One of the most interesting elements of the set and something that differentiated it from earlier editions was the separation of the rules into a 64-page Player’s Manual and a 48-page Dungeon Master’s manual. How odd, and how unlike the previous rulebooks which had everything lumped together. It almost harkened back to the earliest D&D sets with their multiple books, but this was different.

It set the psychological stage for the DMZ between DM’s and players that exists to this day. There is some information players are not meant to know! One wonders at the anger and mistrust this has formented over the years when we could’ve had harmony and peace… OR likely not. 🙂

The importance of this was that players could now greedily commandeer their particular book to make characters while the new DM read through his guide to figure out exactly how he was going to run this fricking thing.

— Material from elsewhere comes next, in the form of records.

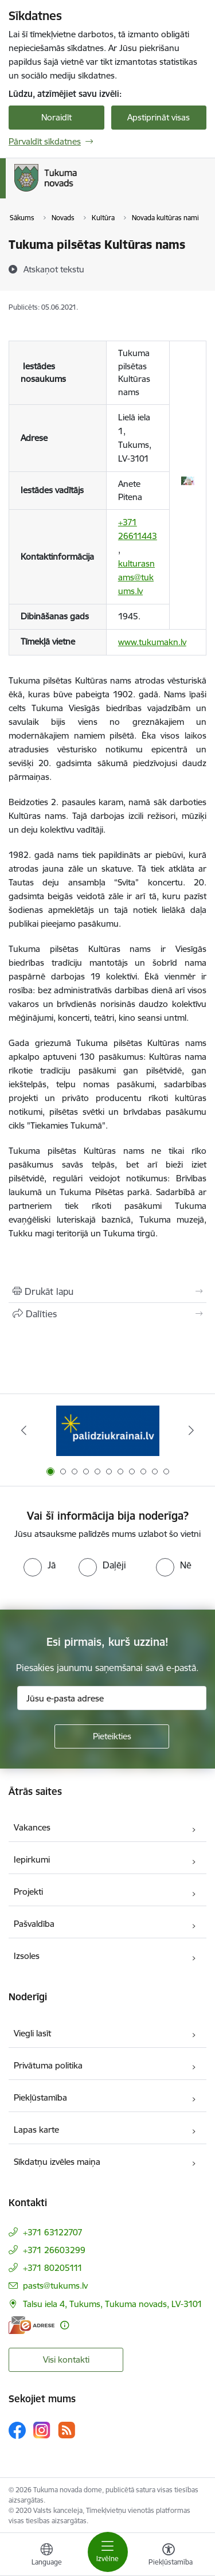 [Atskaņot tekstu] (54, 269)
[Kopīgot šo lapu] (107, 1314)
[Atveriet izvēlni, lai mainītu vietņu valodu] (46, 2556)
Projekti (28, 1891)
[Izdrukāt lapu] (107, 1291)
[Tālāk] (191, 1430)
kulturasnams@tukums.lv (136, 577)
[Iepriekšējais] (23, 1430)
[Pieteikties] (111, 1736)
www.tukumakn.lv (152, 642)
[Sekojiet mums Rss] (66, 2430)
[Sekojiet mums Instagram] (41, 2430)
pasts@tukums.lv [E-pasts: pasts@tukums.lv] (55, 2285)
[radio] (40, 1565)
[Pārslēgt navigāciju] (108, 2552)
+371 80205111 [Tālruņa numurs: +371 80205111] (53, 2267)
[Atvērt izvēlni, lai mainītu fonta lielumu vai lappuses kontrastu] (168, 2556)
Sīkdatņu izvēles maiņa (57, 2161)
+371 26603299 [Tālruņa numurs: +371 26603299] (54, 2250)
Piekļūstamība (40, 2097)
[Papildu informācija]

From a player’s point of view, the Basic D&D set as produced by Frank Mentzer really was the gateway drug. Two adventures inside to whet your appetite, great artwork and easy layout made this an almost effortless entry into gaming, even if you didn’t have a group at first. If you knew nothing about gaming, you’d learn all the basics you needed to know from this set. You learned all the primary D&D (and for that matter most fantasy games) races and the iconic classes that many of us to this day use to define what our characters are in any fantasy rpg.

From a DM’s point of view, this is equally useful in getting started. It was no more difficult to learn the art of how to run a game, ham-handed though our first attempts may have been, than it was to learn how to be a player. The initial lessons learned here applied with any game you’d purchase next. Absolutely this edition starting at 12th was how you’d relate to almost any game that came after.

It’s one, intentional, shortcoming was that it was limited in scope. Once you finished third the set was useless. It was meant to be. This was a fire and forget game system. It left you wanting, no, needing to know how your character could progress from there. Now, there were those among us who, when unable to find an Expert set resorted to making our own “Expert” rules, at least as we thought they should be, but it was really a bandaid on a gaping wound.

This set was only intended to get your beak wet, in raw crack cocaine it would seem, but nonetheless. It was and remains the best, if only because it was the first. Never mind the rule system TSR used had its flaws. The technical end of things isn’t important to this discussion. What is important is that this product was the key that unlocked many of our imaginations.

I may have set it aside for more complex, fun and involved games back in the day, but I currently have three sets of this for my personal collection. Call it a fondness for the memory of that original cherry high.